Il testo definitivo non è
stato ancora reso pubblico, "servono alcune limature lessicali",
fanno sapere dal ministero dell'Istruzione, Università e
Ricerca scientifica, ma la sostanza non dovrebbe cambiare. A rischiare
è l'autonomia di gestione, di scelta dei programmi di ricerca,
del più grande ente scientifico del Paese. Che senso ha,
quando ancora non è stato nominato il commissario, che dovrebbe
traghettare il Cnr fino ad un nuovo presidente ed un consiglio d'amministrazione,
mettere sotto tutela chi si troverà a dirigere l'ente? E
cosa vuol dire che se mancano i soldi, che in larga misura dovrebbero
arrivare dalle casse pubbliche, il neo presidente dovrà fare
le valigie? È un invito a mettere a disposizione delle aziende
private le risorse scientifiche del Cnr, perché di soldi
ce ne saranno sempre di meno?
Forse così si spiega la decisione del governo di cancellare
dai progetti futuri degli enti la ricerca "pura", quella
che non dà subito ritorni economici. Un'amara constatazione
confermata dal fisico teorico Tullio Regge, accademico dei Lincei,
che pochi giorni fa commentava così le dimissioni del presidente
Lucio Bianco: "Per il Cnr qualcosa doveva essere fatto, ma
ritengo che i difetti di questa riforma non sono compensati dai
vantaggi che si spera di ottenere. Ad esempio c'è un'insistenza
sulla ricerca che dà subito risultati pecuniari, della ricerca
che va nella direzione della produzione. La riforma Moratti ha semplicemente
tolto di mezzo la ricerca pura, senza dare niente in cambio".

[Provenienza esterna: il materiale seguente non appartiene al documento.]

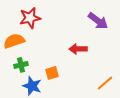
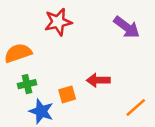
red star: (30, 18) -> (58, 22), moved
red arrow: (78, 49) -> (98, 80), moved

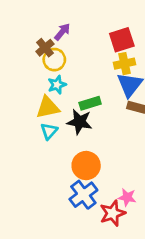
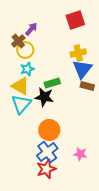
red square: (122, 40) -> (75, 20), moved
yellow triangle: (48, 107) -> (20, 86), turned 42
cyan triangle: (49, 131) -> (21, 104), size x1.5
red star: (113, 213) -> (46, 169), moved

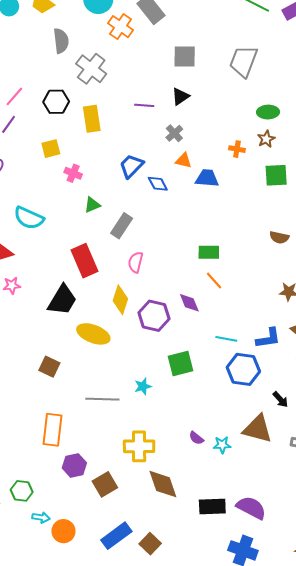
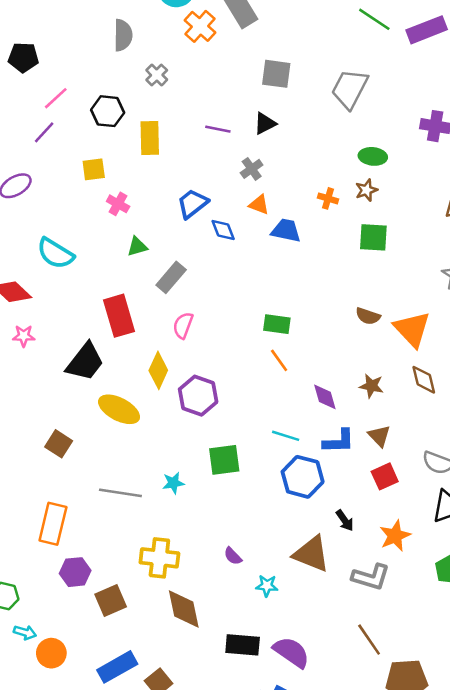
gray cross: (91, 69) -> (157, 75), size x0.6
purple diamond: (189, 303) -> (325, 397), moved
cyan star: (222, 445) -> (267, 586), moved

Lucio Bianco, dopo aver vinto
il ricorso al Tribunale amministrativo regionale contro il commissariamento
del Cnr, ha preferito dimettersi. Dice: "Se questa norma diventerà
operativa vuol dire che il ministro Moratti intende cautelarsi in
futuro, evitando intromissioni del Tar. Le norme ancora in vigore,
fino a che non verranno cambiate, assicurano la completa autonomia
del Cnr rispetto alla gestione, la ricerca e i regolamenti dell'ente.
E una legge non può essere modificata da un commissario straordinario.
Con questa scelta il governo mette sotto tutela chi gestirà
in futuro il Cnr. E poi cosa vuol dire che in caso di gravi irregolarità
il presidente e il Consiglio decadono ed arriva un commissario?
Tutto questo è già previsto dalle leggi".